Nitto does as I believe the bikes have standard sized 22.2 mm stems.  Roger


----------



## Duck (Sep 5, 2014)

For years I've just taken my less then desirable stems and cut them off about 2/3 the way up from the bottom and cut a better stem off about 2/3 down, then welded them together, and just like that, you have a back-friendly stem. With a little due diligence and a file, I've even had a few re-plated, with good results- bear in mind that you'll need to replace the bolt with a piece of threaded rod and a nice acorn style nut, though.


----------



## SirMike1983 (Sep 6, 2014)

I agree- I think Nitto makes a little bit taller stem.
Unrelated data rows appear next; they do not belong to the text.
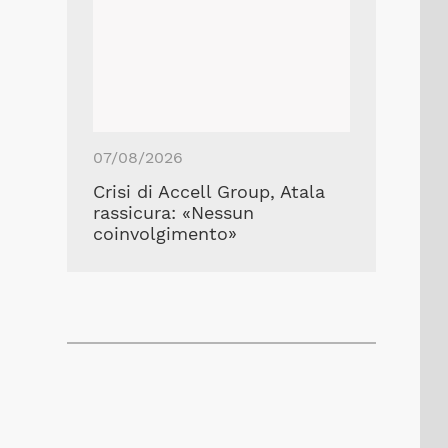
07/08/2026
Crisi di Accell Group, Atala
rassicura: «Nessun
coinvolgimento»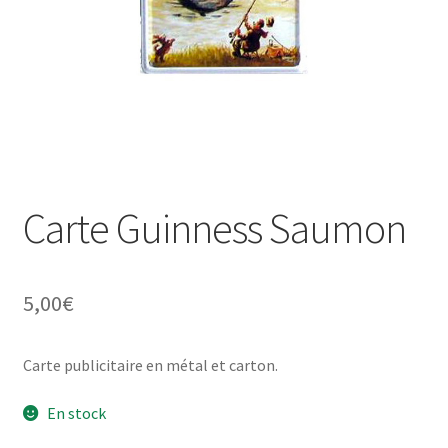
Une histoire de plaques émaillées
Carte Guinness Saumon
5,00
€
Carte publicitaire en métal et carton.
En stock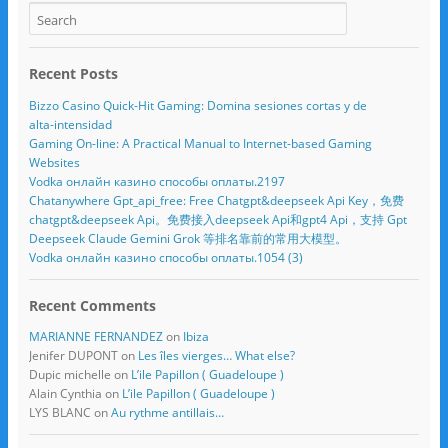
Recent Posts
Bizzo Casino Quick‑Hit Gaming: Domina sesiones cortas y de
alta‑intensidad
Gaming On-line: A Practical Manual to Internet-based Gaming
Websites
Vodka онлайн казино способы оплаты.2197
Chatanywhere Gpt_api_free: Free Chatgpt&deepseek Api Key，免费
chatgpt&deepseek Api。免费接入deepseek Api和gpt4 Api，支持 Gpt
Deepseek Claude Gemini Grok 等排名靠前的常用大模型。
Vodka онлайн казино способы оплаты.1054 (3)
Recent Comments
MARIANNE FERNANDEZ
on
Ibiza
Jenifer DUPONT
on
Les îles vierges… What else?
Dupic michelle
on
L’ile Papillon ( Guadeloupe )
Alain Cynthia
on
L’ile Papillon ( Guadeloupe )
LYS BLANC
on
Au rythme antillais…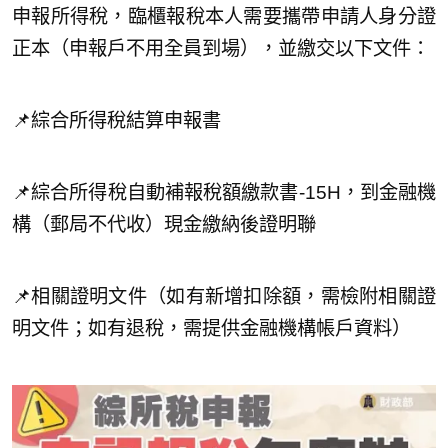
申報所得稅，臨櫃報稅本人需要攜帶申請人身分證
正本（申報戶不用全員到場），並繳交以下文件：
📌綜合所得稅結算申報書
📌綜合所得稅自動補報稅額繳款書-15H，到金融機
構（郵局不代收）現金繳納後證明聯
📌相關證明文件（如有新增扣除額，需檢附相關證
明文件；如有退稅，需提供金融機構帳戶資料）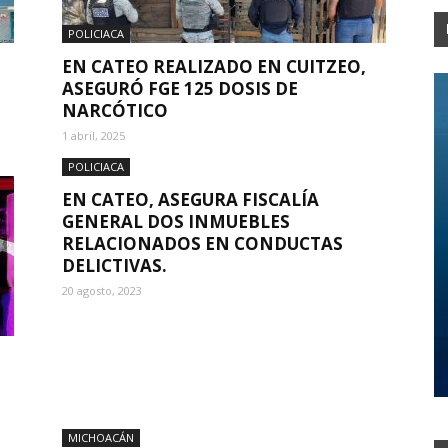
POLICIACA
EN CATEO REALIZADO EN CUITZEO,
ASEGURÓ FGE 125 DOSIS DE
NARCÓTICO
1 abril, 2025
POLICIACA
EN CATEO, ASEGURA FISCALÍA
GENERAL DOS INMUEBLES
RELACIONADOS EN CONDUCTAS
DELICTIVAS.
20 agosto, 2023
MICHOACÁN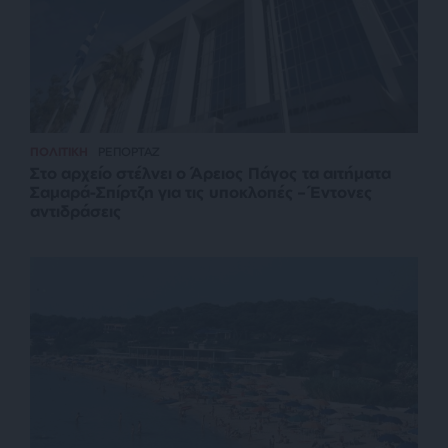
ΠΟΛΙΤΙΚΗ
ΡΕΠΟΡΤΑΖ
Στο αρχείο στέλνει ο Άρειος Πάγος τα αιτήματα
Σαμαρά-Σπίρτζη για τις υποκλοπές – Έντονες
αντιδράσεις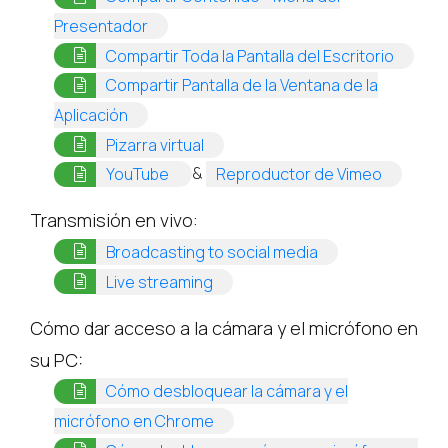
(opens in a new tab)
Presentador
(opens 
Compartir Toda la Pantalla del Escritorio
Compartir Pantalla de la Ventana de la
(opens in a new tab)
Aplicación
(opens in a new tab)
Pizarra virtual
(opens in a new tab)
(opens in
&
YouTube
Reproductor de Vimeo
Transmisión en vivo:
(opens in a new t
Broadcasting to social media
(opens in a new tab)
Live streaming
Cómo dar acceso a la cámara y el micrófono en
su PC:
Cómo desbloquear la cámara y el
(opens in a new tab)
micrófono en Chrome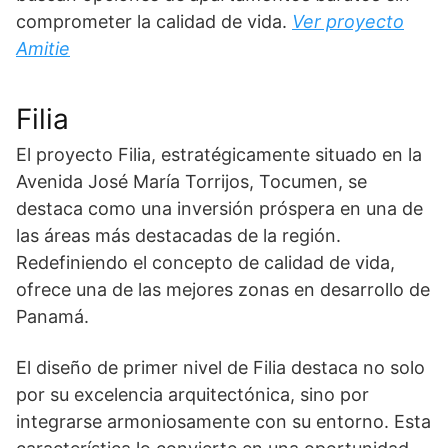
comprometer la calidad de vida.
Ver proyecto
Amitie
Filia
El proyecto Filia, estratégicamente situado en la
Avenida José María Torrijos, Tocumen, se
destaca como una inversión próspera en una de
las áreas más destacadas de la región.
Redefiniendo el concepto de calidad de vida,
ofrece una de las mejores zonas en desarrollo de
Panamá.
El diseño de primer nivel de Filia destaca no solo
por su excelencia arquitectónica, sino por
integrarse armoniosamente con su entorno. Esta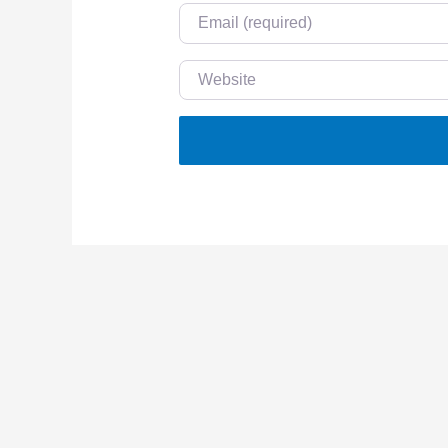
Email
Website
I know they make a North Road style handle bar with longer pull back as well. Quality is decent. Harris Cyclery was selling them, last I heard.


----------



## bulldog1935 (Sep 8, 2014)

here's a Nitto Technomic stem I used to convert my old Raleigh to Nitto Moustache bars.  
70mm forward reach, 160mm quill showing.  



 

my Technomic is the 225mm - here's the tallest they make, a 280mm quill with forward reach as small as 50mm
Merry Sales imports them
http://store.somafab.com/nite28eloqus.html 
found even better price
http://americancyclery.com/products/nitto-technomics-280mm-quill-stem-25-4

though I noticed your Hercules already has a tall-quill stem.  
They also make these, which will let you bring your quill way up (need a long t-handle allen wrench to tighten)
http://rover.ebay.com/rover/1/711-5...0001&campid=5335809022&icep_item=271468737311


----------



## wrongway (Sep 11, 2014)

I like the idea of the stem extender. It's sure cheaper, anyway.


----------



## bulldog1935 (Sep 11, 2014)

wrongway said:


> I like the idea of the stem extender. It's sure cheaper, anyway.




I used one on my mom's stationary exercise bike to get her sitting vertical, and it worked very nicely.  
but you do need a long t-handle (7mm?) to tighten the fork tube clamp


----------